Today, you’ll pay $11.75 to drive that distance on Ohio’s toll road if you have an electronic toll tag in your car, $17.50 if you don’t. You’ll also have a lot more company: Ohio Turnpike traffic last year was roughly five times as heavy as it was in 1956, the toll road’s first full year of operation.
Officials gathered Thursday morning at the turnpike’s Exit 64 toll plaza near the Rossford/Perrysburg Township line focused, however, on different numbers when they celebrated the 60th anniversary of its opening.
Those included the $500 million in annual economic activity they said the turnpike generates in northern Ohio, the 950 direct jobs and 3,000 indirect jobs associated with the toll road, and the more than $1 billion the state “leveraged” from turnpike revenue to pay for the expansion of other nearby highways.
AUDIO: Listen to Gov. Lausche opening the turnpike in 1955
“That’s $1.2 billion eight years sooner than they would have if we had not passed that transportation budget” in 2013 that allowed turnpike revenue to be spent on other roads, State Sen. Randy Gardner (R., Bowling Green) said during the rededication ceremony.
Tony Reams, president of the Toledo Metropolitan Area Council of Governments, said the turnpike has been as vital to the Toledo area’s economy as the region’s natural assets, Lake Erie and the Maumee River.
“For the last 60 years, we’ve had the man-made resource — well maintained and well managed,” Mr.

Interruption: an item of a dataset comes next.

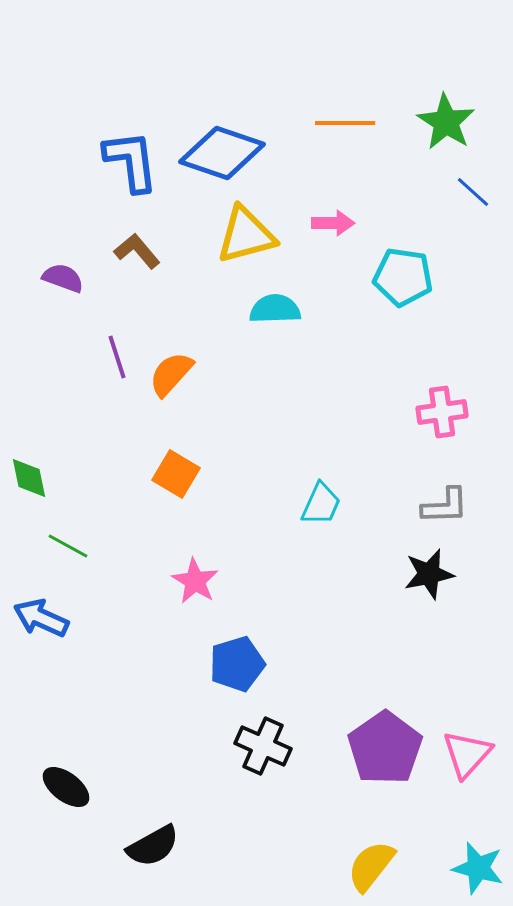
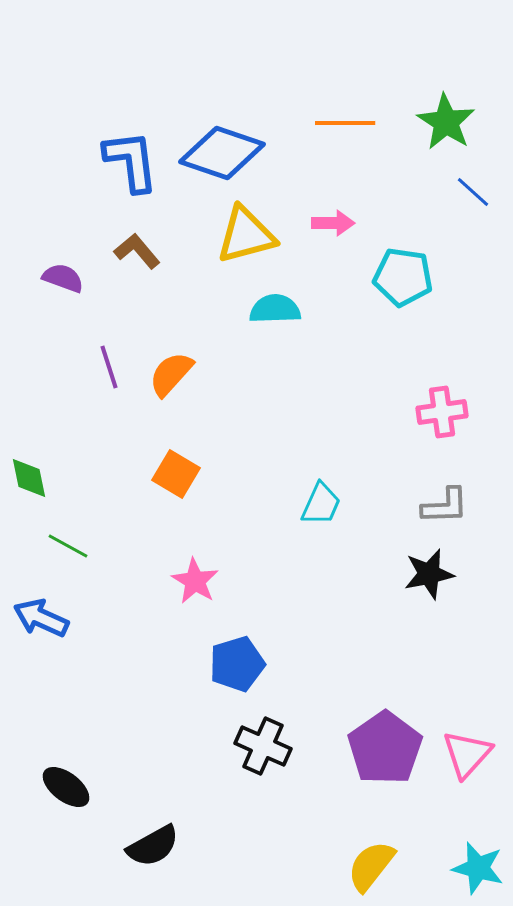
purple line: moved 8 px left, 10 px down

Reams said.
The jobs figures don’t include employees of construction companies working various toll-road projects, which include the ongoing replacement of all of the turnpike’s original pavement, a campaign begun in 2011.
Randy Cole, the turnpike’s executive director, said that work is currently expected to take 25 more years to complete.

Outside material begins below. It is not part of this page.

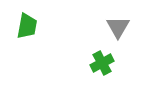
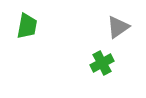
gray triangle: rotated 25 degrees clockwise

The reconstruction campaign “will ensure future generations have a smooth and safe road to travel,” Mr. Cole said.
The rededication ceremony Thursday at Exit 64 was one of four such events the turnpike staged to mark the 60th anniversary, with others later Thursday near Cleveland and the Pennsylvania border following an initial ceremony Wednesday afternoon near the Indiana border.
It was at the Westgate Plaza in Williams County that Mr. Lausche had given the order to open the turnpike to traffic.
An audio recording of that order, closing with, “Remove all barricades, open the gates, and let the traffic flow,” was played at the Rossford event.
The easternmost 22 miles, between the Pennsylvania border and State Rt. 18 west of Youngstown, had opened the previous December to alleviate traffic congestion on rural Mahoning County roads that arose after the Pennsylvania Turnpike was extended from the Pittsburgh area to the state line several years before.
Based on the federal Consumer Price Index, turnpike tolls have not kept up with inflation over the years.
It now costs about $8.79 to buy what a dollar paid for in 1955; on that basis an end-to-end turnpike trip would cost a car driver about $26.40 now.
The turnpike’s original enabling legislation provided for tolls to end and the highway to be turned over “in good condition” to the Ohio Department of Transportation when the original $326 million in construction bonds were paid off.
But a report the turnpike prepared in 1985 estimated repair needs exceeding $300 million, and in 1990 the Ohio General Assembly approved controversial legislation allowing toll collection to continue.
That and a phased-in 82-percent toll increase imposed during between 1995 and 1999 enabled the turnpike to add a third lane in each direction for 160 miles between Toledo and Youngstown, rehabilitate or rebuild four major pairs of bridges including the massive Cuyahoga River viaducts, add several interchanges, and replace 14 of the toll road’s 16 service plazas.